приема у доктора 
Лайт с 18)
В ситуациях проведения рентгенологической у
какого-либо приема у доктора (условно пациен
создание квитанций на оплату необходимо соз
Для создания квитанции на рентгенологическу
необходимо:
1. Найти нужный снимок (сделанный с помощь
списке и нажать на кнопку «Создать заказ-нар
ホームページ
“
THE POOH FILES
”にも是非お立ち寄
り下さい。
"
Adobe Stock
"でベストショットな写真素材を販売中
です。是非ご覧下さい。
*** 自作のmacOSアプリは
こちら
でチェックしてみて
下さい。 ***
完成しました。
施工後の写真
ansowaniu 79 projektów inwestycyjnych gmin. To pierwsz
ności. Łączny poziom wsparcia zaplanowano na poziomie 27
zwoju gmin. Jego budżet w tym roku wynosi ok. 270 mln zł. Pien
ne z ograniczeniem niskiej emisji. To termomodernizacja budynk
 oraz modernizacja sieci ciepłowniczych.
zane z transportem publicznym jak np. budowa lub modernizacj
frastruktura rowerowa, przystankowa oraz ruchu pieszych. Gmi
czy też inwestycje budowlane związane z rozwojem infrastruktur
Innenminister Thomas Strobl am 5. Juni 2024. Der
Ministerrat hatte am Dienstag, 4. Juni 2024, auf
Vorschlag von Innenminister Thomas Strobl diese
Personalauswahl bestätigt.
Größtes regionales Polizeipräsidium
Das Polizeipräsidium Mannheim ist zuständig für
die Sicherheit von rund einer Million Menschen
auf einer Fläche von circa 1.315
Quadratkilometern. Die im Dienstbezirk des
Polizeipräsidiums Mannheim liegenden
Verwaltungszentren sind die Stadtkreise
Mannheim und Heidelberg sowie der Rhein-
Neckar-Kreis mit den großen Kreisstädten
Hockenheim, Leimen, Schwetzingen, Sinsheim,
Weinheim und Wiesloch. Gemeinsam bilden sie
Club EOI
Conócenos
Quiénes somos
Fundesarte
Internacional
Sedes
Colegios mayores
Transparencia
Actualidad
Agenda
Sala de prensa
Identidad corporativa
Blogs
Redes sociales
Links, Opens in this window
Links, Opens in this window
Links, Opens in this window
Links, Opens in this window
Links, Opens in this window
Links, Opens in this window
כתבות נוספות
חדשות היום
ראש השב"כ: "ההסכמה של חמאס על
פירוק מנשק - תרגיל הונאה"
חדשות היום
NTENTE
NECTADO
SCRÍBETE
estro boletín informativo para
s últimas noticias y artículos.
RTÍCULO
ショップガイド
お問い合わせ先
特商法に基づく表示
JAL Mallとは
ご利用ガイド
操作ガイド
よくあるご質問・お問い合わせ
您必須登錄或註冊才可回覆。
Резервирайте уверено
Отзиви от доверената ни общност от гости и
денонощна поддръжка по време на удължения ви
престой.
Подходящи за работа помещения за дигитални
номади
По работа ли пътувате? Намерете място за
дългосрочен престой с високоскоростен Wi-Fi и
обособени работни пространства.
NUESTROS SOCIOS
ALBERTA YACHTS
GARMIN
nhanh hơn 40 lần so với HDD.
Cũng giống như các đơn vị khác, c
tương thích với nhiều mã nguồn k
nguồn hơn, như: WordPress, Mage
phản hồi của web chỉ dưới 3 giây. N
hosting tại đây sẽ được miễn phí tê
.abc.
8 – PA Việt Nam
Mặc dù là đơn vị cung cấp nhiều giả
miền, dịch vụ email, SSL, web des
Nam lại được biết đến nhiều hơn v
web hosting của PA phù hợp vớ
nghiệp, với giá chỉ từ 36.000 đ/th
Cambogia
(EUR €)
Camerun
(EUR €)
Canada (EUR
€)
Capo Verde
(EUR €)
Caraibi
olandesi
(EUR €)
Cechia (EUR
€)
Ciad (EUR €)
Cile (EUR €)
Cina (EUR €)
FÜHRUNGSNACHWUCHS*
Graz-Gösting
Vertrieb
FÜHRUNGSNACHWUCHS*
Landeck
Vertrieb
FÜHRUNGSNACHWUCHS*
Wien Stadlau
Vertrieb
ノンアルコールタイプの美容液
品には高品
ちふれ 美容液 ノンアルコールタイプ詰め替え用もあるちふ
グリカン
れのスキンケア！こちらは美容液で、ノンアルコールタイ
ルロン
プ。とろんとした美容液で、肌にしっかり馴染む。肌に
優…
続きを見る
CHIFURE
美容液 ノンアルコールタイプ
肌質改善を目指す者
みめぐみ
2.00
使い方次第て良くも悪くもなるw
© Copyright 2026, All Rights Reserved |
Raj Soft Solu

· · · ·

* [WORK TO COMPLETE] Transcribe, exactly and without additions, the lines of the records above, beginning with the line that contains "Weinheim und Wiesloch. Gemeinsam bilden sie" and ending with the line that contains "дългосрочен престой с високоскоростен Wi-Fi и", both included.

* [EXPECTED ANSWER]
Weinheim und Wiesloch. Gemeinsam bilden sie
Club EOI
Conócenos
Quiénes somos
Fundesarte
Internacional
Sedes
Colegios mayores
Transparencia
Actualidad
Agenda
Sala de prensa
Identidad corporativa
Blogs
Redes sociales
Links, Opens in this window
Links, Opens in this window
Links, Opens in this window
Links, Opens in this window
Links, Opens in this window
Links, Opens in this window
כתבות נוספות
חדשות היום
ראש השב"כ: "ההסכמה של חמאס על
פירוק מנשק - תרגיל הונאה"
חדשות היום
NTENTE
NECTADO
SCRÍBETE
estro boletín informativo para
s últimas noticias y artículos.
RTÍCULO
ショップガイド
お問い合わせ先
特商法に基づく表示
JAL Mallとは
ご利用ガイド
操作ガイド
よくあるご質問・お問い合わせ
您必須登錄或註冊才可回覆。
Резервирайте уверено
Отзиви от доверената ни общност от гости и
денонощна поддръжка по време на удължения ви
престой.
Подходящи за работа помещения за дигитални
номади
По работа ли пътувате? Намерете място за
дългосрочен престой с високоскоростен Wi-Fi и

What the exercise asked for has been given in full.